O Supremo Tribunal Federal marcou para o dia 12 de agosto o julgamento conjunto das Ações Diretas de Inconstitucionalidade 7913, 7916 e 7919, além da Ação Declaratória de Constitucionalidade 102. Os processos questionam a validade da nova Lei Geral do Licenciamento Ambiental (Lei 15.190/2025). A decisão do tribunal definirá a aplicação do novo arcabouço regulatório em todo o país.
Embora as petições iniciais concentrem os questionamentos em dispensas de licença e regras de autonomia municipal, analistas do setor chamam a atenção para o artigo 15 do texto. O dispositivo introduz uma mudança estrutural na relação entre o órgão ambiental e os empreendedores ao prever incentivos de tramitação.
O artigo 15 estabelece que o órgão licenciador poderá conceder condições especiais aos empreendimentos que adotarem novas tecnologias ou superarem os padrões legais exigidos. Entre os benefícios operacionais previstos na norma estão a priorização na análise dos processos e a dilação de prazos.
A lógica busca aliviar a sobrecarga do modelo tradicional de comando e controle, afetado pela limitação de pessoal e de orçamento nos órgãos ambientais. A regra baseia-se na regulação responsiva, modelo que direciona incentivos e cooperação às empresas de boa-fé e reserva o rigor punitivo para infratores contumazes e atividades de risco elevado.

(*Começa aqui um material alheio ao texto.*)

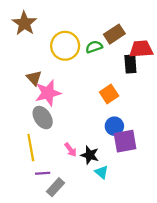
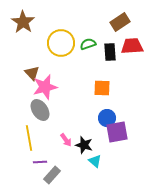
brown rectangle: (114, 34) -> (120, 22), moved
black rectangle: (130, 64) -> (110, 52), moved
orange square: (109, 94) -> (102, 88), turned 36

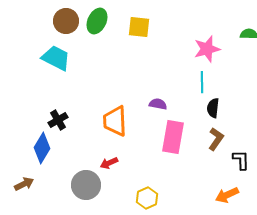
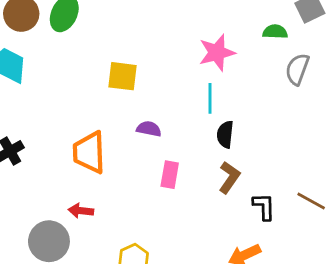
yellow square: (139, 27) -> (122, 76), moved
pink rectangle: (173, 137) -> (170, 175), size x0.6
red arrow: (109, 163) -> (81, 211), turned 30

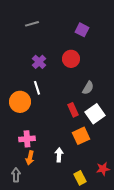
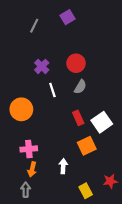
gray line: (32, 24) -> (34, 26), turned -48
purple square: (82, 30) -> (67, 17), moved, turned 32
white line: (37, 88) -> (52, 90), moved
gray semicircle: (88, 88) -> (80, 87), moved
gray arrow: (16, 175) -> (26, 190), moved

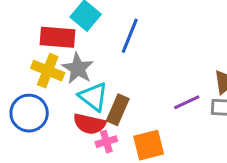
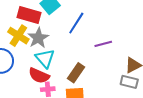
purple line: (187, 102) -> (103, 44), moved
brown rectangle: (118, 110) -> (76, 73), moved

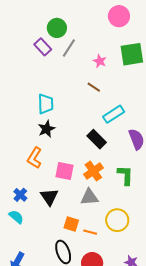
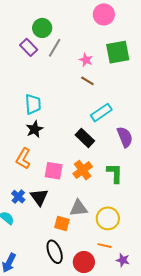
brown line: (94, 87) -> (87, 81), moved
blue cross: (20, 195) -> (18, 197), moved
gray triangle: (89, 197) -> (79, 208), moved
orange line: (90, 232) -> (104, 246), moved

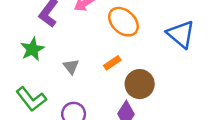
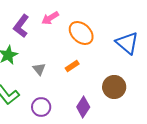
brown circle: (140, 84) -> (114, 87), moved

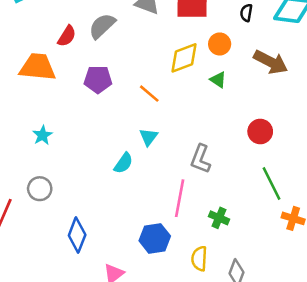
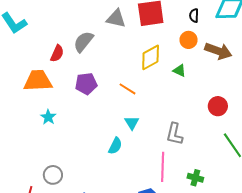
orange circle: (220, 44) -> (189, 40), moved
cyan star: (43, 135) -> (48, 117), moved

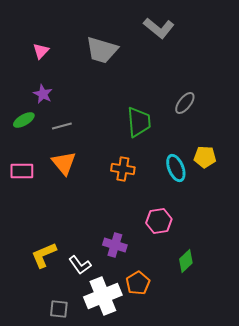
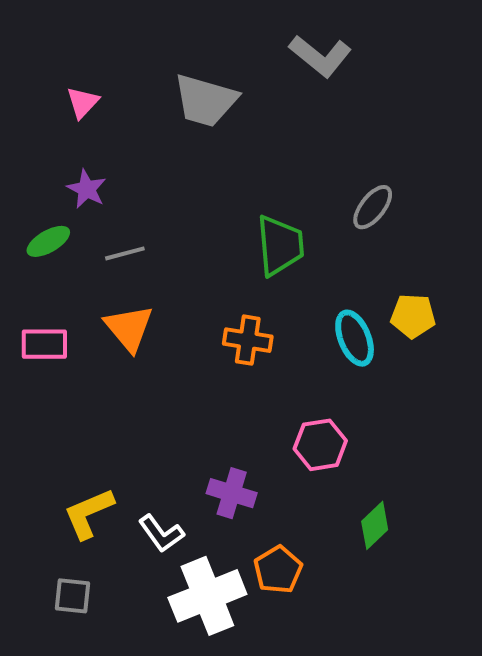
gray square: (59, 309) -> (73, 596), moved

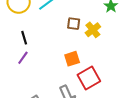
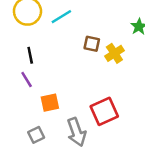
purple line: (23, 58) -> (27, 80), turned -72
orange square: (72, 59) -> (50, 103), moved

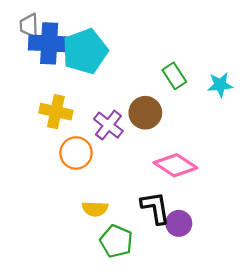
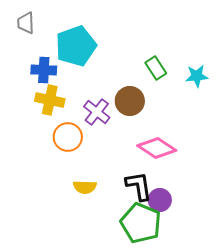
blue cross: (49, 43) -> (44, 70), moved, size x0.7
green pentagon: (116, 241) -> (141, 223), moved, size x1.4

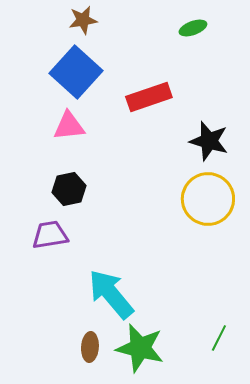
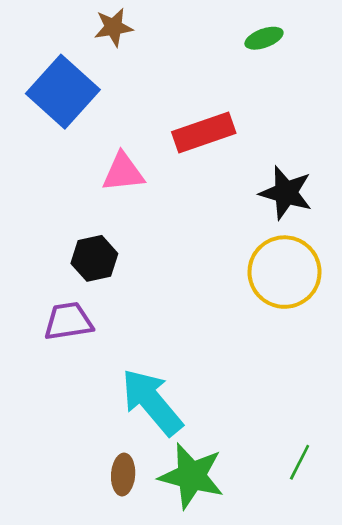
blue square: (76, 72) -> (63, 92), moved
pink triangle: (69, 126) -> (123, 172), moved

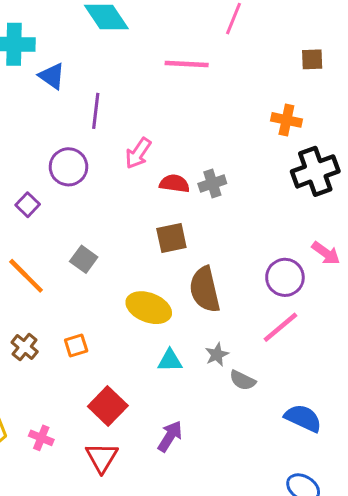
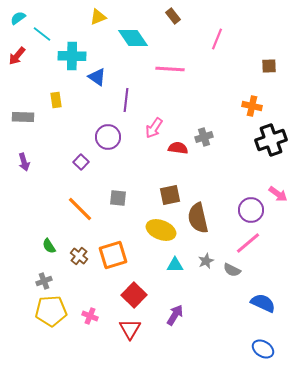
pink line: (187, 64) -> (170, 69), moved
gray cross: (212, 184) -> (204, 137), moved
brown square: (171, 238) -> (170, 195), moved
gray square: (84, 259) -> (118, 198), turned -30
orange square: (76, 345) -> (113, 255), size x1.8
gray semicircle: (243, 380) -> (232, 270), moved

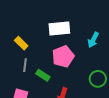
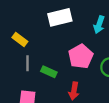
pink pentagon: (63, 57) -> (81, 56), moved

O mecanismo nacionaliza uma diretriz que já figurava no artigo 12, parágrafo 3º, da Resolução CONAMA 237/1997 e em legislações estaduais pontuais. Com a nova legislação, a concessão de rito diferenciado para projetos com programas voluntários de gestão ganha amparo em lei federal.
Para os profissionais da área ambiental, a validação do artigo 15 pelo STF abre espaço para a otimização dos processos de licenciamento. Na prática, empresas com padrões elevados de conformidade e tecnologia ambiental poderão obter redução no tempo de análise de suas licenças, transformando o investimento socioambiental em vantagem operacional.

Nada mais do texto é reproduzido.